--- Source records Enclosed Below ---
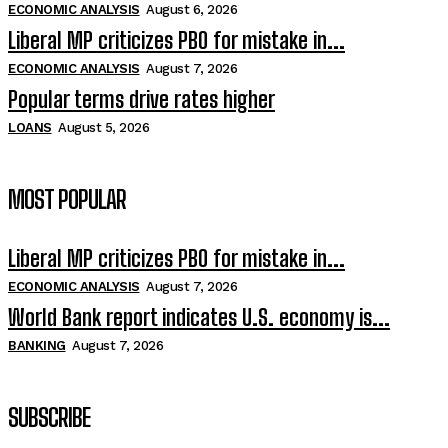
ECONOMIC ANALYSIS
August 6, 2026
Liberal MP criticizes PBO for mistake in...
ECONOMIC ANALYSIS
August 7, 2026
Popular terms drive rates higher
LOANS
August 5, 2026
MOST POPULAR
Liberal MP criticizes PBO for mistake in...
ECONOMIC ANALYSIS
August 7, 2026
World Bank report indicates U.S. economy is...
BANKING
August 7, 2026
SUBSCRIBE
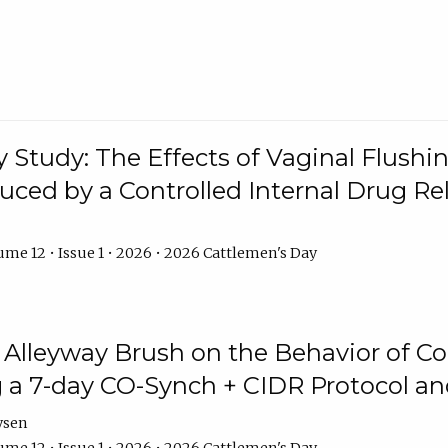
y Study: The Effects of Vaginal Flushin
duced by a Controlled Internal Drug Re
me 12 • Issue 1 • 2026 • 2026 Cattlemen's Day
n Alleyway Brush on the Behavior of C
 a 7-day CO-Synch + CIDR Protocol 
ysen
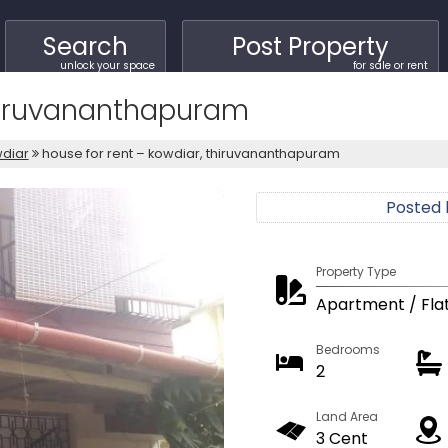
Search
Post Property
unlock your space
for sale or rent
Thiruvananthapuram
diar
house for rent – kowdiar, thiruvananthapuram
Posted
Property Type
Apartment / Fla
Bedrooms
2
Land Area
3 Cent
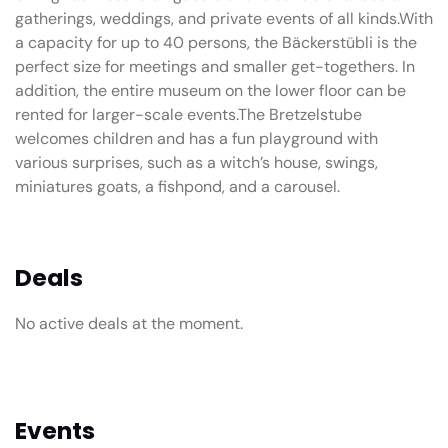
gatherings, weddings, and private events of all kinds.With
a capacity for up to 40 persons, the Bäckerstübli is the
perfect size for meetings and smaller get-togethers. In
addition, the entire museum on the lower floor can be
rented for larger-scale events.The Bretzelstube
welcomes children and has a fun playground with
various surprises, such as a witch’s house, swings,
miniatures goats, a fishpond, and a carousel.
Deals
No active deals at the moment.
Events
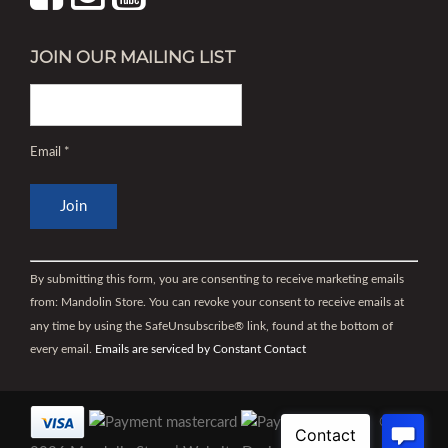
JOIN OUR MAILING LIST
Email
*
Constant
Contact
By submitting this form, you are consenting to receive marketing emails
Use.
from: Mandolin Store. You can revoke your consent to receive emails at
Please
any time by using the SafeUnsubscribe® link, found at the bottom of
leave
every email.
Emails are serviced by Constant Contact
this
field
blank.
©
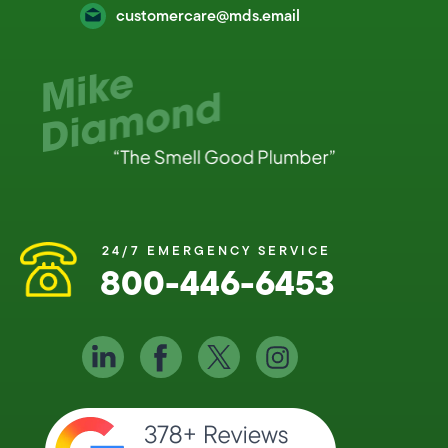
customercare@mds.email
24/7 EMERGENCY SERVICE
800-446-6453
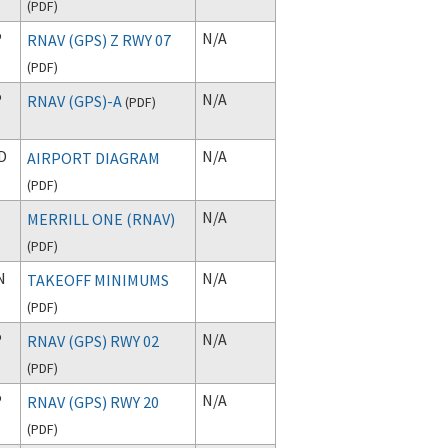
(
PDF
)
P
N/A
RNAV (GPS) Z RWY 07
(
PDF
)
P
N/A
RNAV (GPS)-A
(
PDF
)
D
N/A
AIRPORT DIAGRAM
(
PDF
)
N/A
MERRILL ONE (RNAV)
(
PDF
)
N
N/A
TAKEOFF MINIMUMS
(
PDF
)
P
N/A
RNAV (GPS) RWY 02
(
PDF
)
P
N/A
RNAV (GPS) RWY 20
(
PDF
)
--- End of Enclosed Source records ---
### Exercise description
Leaving out the pictures, repeat all the entries exactly as they stand.

### Response area
ECONOMIC ANALYSIS
August 6, 2026
Liberal MP criticizes PBO for mistake in...
ECONOMIC ANALYSIS
August 7, 2026
Popular terms drive rates higher
LOANS
August 5, 2026
MOST POPULAR
Liberal MP criticizes PBO for mistake in...
ECONOMIC ANALYSIS
August 7, 2026
World Bank report indicates U.S. economy is...
BANKING
August 7, 2026
SUBSCRIBE
y Study: The Effects of Vaginal Flushin
duced by a Controlled Internal Drug Re
me 12 • Issue 1 • 2026 • 2026 Cattlemen's Day
n Alleyway Brush on the Behavior of C
 a 7-day CO-Synch + CIDR Protocol 
ysen
Search
Post Property
unlock your space
for sale or rent
Thiruvananthapuram
diar
house for rent – kowdiar, thiruvananthapuram
Posted
Property Type
Apartment / Fla
Bedrooms
2
Land Area
3 Cent
gatherings, weddings, and private events of all kinds.With
a capacity for up to 40 persons, the Bäckerstübli is the
perfect size for meetings and smaller get-togethers. In
addition, the entire museum on the lower floor can be
rented for larger-scale events.The Bretzelstube
welcomes children and has a fun playground with
various surprises, such as a witch’s house, swings,
miniatures goats, a fishpond, and a carousel.
Deals
No active deals at the moment.
Events
JOIN OUR MAILING LIST
Email
*
Constant
Contact
By submitting this form, you are consenting to receive marketing emails
Use.
from: Mandolin Store. You can revoke your consent to receive emails at
Please
any time by using the SafeUnsubscribe® link, found at the bottom of
leave
every email.
Emails are serviced by Constant Contact
this
field
blank.
©
customercare@mds.email
24/7 EMERGENCY SERVICE
800-446-6453
(
PDF
)
P
N/A
RNAV (GPS) Z RWY 07
(
PDF
)
P
N/A
RNAV (GPS)-A
(
PDF
)
D
N/A
AIRPORT DIAGRAM
(
PDF
)
N/A
MERRILL ONE (RNAV)
(
PDF
)
N
N/A
TAKEOFF MINIMUMS
(
PDF
)
P
N/A
RNAV (GPS) RWY 02
(
PDF
)
P
N/A
RNAV (GPS) RWY 20
(
PDF
)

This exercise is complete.